BEGIN Information given

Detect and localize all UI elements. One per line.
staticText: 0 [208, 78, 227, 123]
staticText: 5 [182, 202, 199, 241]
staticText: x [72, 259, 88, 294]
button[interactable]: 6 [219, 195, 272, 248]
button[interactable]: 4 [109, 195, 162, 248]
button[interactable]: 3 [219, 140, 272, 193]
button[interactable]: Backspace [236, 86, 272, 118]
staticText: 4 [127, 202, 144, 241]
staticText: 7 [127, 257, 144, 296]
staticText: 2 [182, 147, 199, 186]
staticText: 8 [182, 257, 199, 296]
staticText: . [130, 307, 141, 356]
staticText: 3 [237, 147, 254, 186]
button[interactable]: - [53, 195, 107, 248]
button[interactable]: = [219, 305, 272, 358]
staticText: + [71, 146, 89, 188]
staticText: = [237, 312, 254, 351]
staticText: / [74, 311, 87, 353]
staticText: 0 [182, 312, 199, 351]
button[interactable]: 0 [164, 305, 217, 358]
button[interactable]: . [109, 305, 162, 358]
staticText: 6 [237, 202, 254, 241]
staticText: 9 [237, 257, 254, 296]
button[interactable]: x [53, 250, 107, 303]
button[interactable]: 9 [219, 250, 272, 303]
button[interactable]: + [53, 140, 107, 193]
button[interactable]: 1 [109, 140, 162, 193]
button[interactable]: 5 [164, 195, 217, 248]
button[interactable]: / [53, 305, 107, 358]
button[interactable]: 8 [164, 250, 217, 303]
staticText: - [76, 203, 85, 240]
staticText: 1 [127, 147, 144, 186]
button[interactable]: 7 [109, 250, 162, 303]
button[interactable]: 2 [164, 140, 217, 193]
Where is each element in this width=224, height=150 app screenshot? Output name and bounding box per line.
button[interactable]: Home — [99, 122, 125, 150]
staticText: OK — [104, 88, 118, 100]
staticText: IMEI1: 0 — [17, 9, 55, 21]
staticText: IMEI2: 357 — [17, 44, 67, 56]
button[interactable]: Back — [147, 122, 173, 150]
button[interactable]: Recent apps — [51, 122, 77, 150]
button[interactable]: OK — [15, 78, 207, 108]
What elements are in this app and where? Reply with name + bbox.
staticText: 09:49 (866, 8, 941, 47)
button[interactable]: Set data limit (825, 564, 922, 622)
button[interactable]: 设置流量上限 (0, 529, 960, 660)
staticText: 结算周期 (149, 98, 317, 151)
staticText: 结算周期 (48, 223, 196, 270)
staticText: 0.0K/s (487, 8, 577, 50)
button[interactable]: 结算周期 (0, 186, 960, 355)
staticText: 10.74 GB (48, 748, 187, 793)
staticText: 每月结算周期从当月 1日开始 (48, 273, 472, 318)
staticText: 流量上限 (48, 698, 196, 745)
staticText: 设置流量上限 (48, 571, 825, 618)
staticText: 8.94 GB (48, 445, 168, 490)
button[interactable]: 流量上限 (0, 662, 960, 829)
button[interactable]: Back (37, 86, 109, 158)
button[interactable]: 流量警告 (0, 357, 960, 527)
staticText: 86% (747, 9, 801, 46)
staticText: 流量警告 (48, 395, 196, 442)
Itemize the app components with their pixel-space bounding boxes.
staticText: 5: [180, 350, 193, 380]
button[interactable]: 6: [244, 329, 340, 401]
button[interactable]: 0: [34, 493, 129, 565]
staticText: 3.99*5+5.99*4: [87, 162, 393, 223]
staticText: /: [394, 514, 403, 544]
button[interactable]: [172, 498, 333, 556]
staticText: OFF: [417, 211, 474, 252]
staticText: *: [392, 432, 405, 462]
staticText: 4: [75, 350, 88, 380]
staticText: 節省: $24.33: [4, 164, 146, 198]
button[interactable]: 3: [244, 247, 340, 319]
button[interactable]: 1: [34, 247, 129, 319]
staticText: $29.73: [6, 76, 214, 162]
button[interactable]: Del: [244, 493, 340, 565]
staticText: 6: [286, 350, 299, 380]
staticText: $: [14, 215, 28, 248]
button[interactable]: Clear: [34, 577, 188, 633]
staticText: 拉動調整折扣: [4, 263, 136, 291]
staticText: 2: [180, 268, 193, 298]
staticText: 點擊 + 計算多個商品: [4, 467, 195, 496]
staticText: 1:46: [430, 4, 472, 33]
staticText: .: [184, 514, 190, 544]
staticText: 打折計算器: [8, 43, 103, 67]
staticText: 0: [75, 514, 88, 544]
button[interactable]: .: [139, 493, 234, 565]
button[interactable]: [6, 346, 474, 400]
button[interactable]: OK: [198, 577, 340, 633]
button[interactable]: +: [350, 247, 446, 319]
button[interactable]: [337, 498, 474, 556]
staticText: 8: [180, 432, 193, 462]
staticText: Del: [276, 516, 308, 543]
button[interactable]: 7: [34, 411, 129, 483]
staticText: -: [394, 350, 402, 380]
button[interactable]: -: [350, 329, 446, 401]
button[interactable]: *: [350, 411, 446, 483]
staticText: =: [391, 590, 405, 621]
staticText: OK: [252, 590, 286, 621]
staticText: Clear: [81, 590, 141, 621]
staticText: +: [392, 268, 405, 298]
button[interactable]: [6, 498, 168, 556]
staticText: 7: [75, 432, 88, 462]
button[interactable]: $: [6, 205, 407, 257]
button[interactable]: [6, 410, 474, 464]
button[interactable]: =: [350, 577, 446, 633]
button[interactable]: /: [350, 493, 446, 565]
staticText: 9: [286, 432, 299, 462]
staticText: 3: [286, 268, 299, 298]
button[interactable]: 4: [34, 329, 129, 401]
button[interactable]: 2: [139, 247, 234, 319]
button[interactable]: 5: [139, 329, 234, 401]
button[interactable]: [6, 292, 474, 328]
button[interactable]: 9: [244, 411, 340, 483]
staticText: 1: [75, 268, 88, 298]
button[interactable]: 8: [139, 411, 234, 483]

END Information given

Your instructions:
All lines above containing the string "with" are to be collected.

Result of this exercise:
What elements are in this app and where? Reply with name + bbox.
Itemize the app components with their pixel-space bounding boxes.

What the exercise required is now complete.